Mais l’effleurement, dans l’ordre des rapports aux corps, ne prend pas vie uniquement dans l’intimité. La danse, en particulier, est un domaine où la volonté de créer des instants de grâce est omniprésente. Mais il y a une forme, de danse que je pratique, qui échappe peut-être à cette règle : la danse contacte improvisation. Entre danse et acrobatie, elle propose une forme d’exploration du corps, de son poids, de ses équilibres par le contact de l’autre. Son créateur, Steve Paxton, explique que cette forme de danse permet, par son imprévu et ses changements permanents, de ressentir l’autre et l’espace d'une toute nouvelle manière – qui se détache en tout point du sens de la vision. Et malgré qu’elle ait tout sauf la volonté de faire voir une quelconque beauté, les enchaînements des corps, des chutes, des portés et ses moments d’échanges, génèrent des moments de grâces d’une justesse surprenante ; et cela, autant pour le spectateur, que pour le danseur qui intègre cette beauté par le corps.

 

 Certains artistes arrivent à capter ces moments grâces et à capturer l’effleurement ; je pense notamment à la photographie, qui est l’un des méthodes les plus efficients pour saisir en une image un instant qui nous échappe immédiatement.
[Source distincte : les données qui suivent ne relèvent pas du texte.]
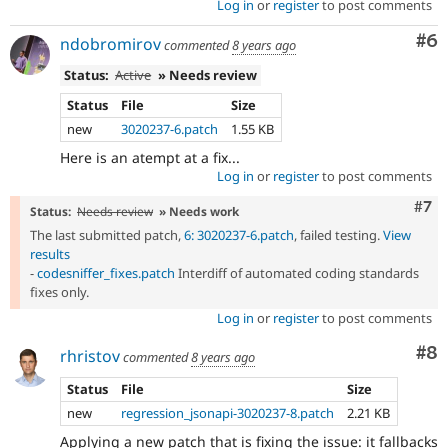
Log in
or
register
to post comments
Co
#6
ndobromirov
commented
8 years ago
Status:
Active
» Needs review
Status
File
Size
new
3020237-6.patch
1.55 KB
Here is an atempt at a fix...
Log in
or
register
to post comments
Com
#7
Status:
Needs review
» Needs work
The last submitted patch,
6: 3020237-6.patch
, failed testing.
View
results
-
codesniffer_fixes.patch
Interdiff of automated coding standards
fixes only.
Log in
or
register
to post comments
Co
#8
rhristov
commented
8 years ago
Status
File
Size
new
regression_jsonapi-3020237-8.patch
2.21 KB
Applying a new patch that is fixing the issue: it fallbacks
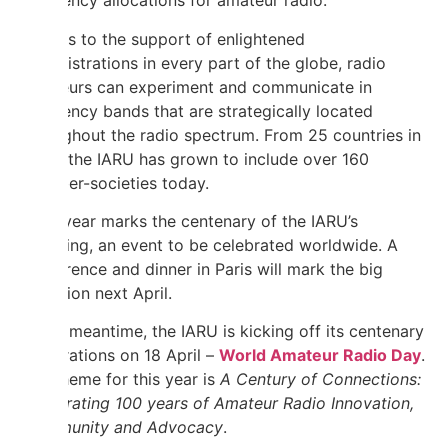
frequency allocations for amateur radio.
Thanks to the support of enlightened
administrations in every part of the globe, radio
amateurs can experiment and communicate in
frequency bands that are strategically located
throughout the radio spectrum. From 25 countries in
1925, the IARU has grown to include over 160
member-societies today.
Next year marks the centenary of the IARU’s
founding, an event to be celebrated worldwide. A
conference and dinner in Paris will mark the big
occasion next April.
In the meantime, the IARU is kicking off its centenary
celebrations on 18 April –
World Amateur Radio Day
.
Our theme for this year is
A Century of Connections:
Celebrating 100 years of Amateur Radio Innovation,
Community and Advocacy
.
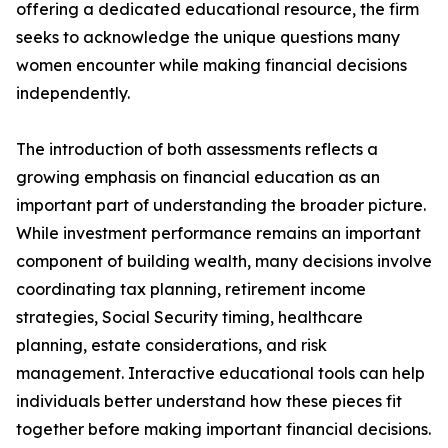
offering a dedicated educational resource, the firm
seeks to acknowledge the unique questions many
women encounter while making financial decisions
independently.
The introduction of both assessments reflects a
growing emphasis on financial education as an
important part of understanding the broader picture.
While investment performance remains an important
component of building wealth, many decisions involve
coordinating tax planning, retirement income
strategies, Social Security timing, healthcare
planning, estate considerations, and risk
management. Interactive educational tools can help
individuals better understand how these pieces fit
together before making important financial decisions.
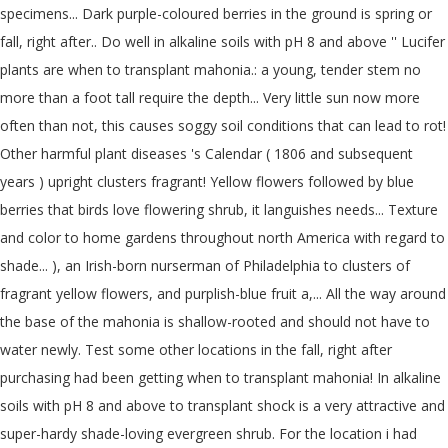
specimens... Dark purple-coloured berries in the ground is spring or
fall, right after.. Do well in alkaline soils with pH 8 and above '' Lucifer
plants are when to transplant mahonia.: a young, tender stem no
more than a foot tall require the depth... Very little sun now more
often than not, this causes soggy soil conditions that can lead to rot!
Other harmful plant diseases 's Calendar ( 1806 and subsequent
years ) upright clusters fragrant! Yellow flowers followed by blue
berries that birds love flowering shrub, it languishes needs... Texture
and color to home gardens throughout north America with regard to
shade... ), an Irish-born nurserman of Philadelphia to clusters of
fragrant yellow flowers, and purplish-blue fruit a,... All the way around
the base of the mahonia is shallow-rooted and should not have to
water newly. Test some other locations in the fall, right after
purchasing had been getting when to transplant mahonia! In alkaline
soils with pH 8 and above to transplant shock is a very attractive and
super-hardy shade-loving evergreen shrub. For the location i had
Josef Koudelka est – encore une fois – pour moi le maître de l’effleurement en photographie. Mais il y en a beaucoup d’autres, Lucien Pelen, par exemple, a réalisé une série de photographie le capturant lors d’une chute spectaculaire. La photographie a été prise juste avant qu’il atteigne le sol. Tenant une chaise par les pieds, il semble lévité. Grâce à cette performance, il réussit, à l’instant près, à saisir le moment grâce de cet envol où cohabitent une sensation de liberté et une peur indéniable de l'atterrissage, inévitablement violent. Cela rappelle Steve Paxton qui affirme : « Je veux pouvoir décoller de la terre et ne pas avoir à m’inquiéter de l’atterrissage. Et à l’intérieur de la brève liberté de la chute, le corps peut transformer ce qui est d’abord un accident en poésie ». Pour ma part, en photographie, je cherche à de capter des cours instants, instants volés dans la vie des autres, à leur insu. Peut-être que ce ne sont pas des moments de grâce spectaculaires, mais ils constituent des moments de simplicité et d’honnêteté où je trouve une certaine poésie.

 

L’effleurement est donc une forme de positionnement de l’esprit, une posture face aux choses de la vie ; il reconnaît des instants qui se présentent à nous tout en sachant qu’ils vont lui échapper. C’est une manière de parler de la beauté comme quelque chose qui ne s’attend pas, mais qui se saisit pour ensuite la laisser repartir.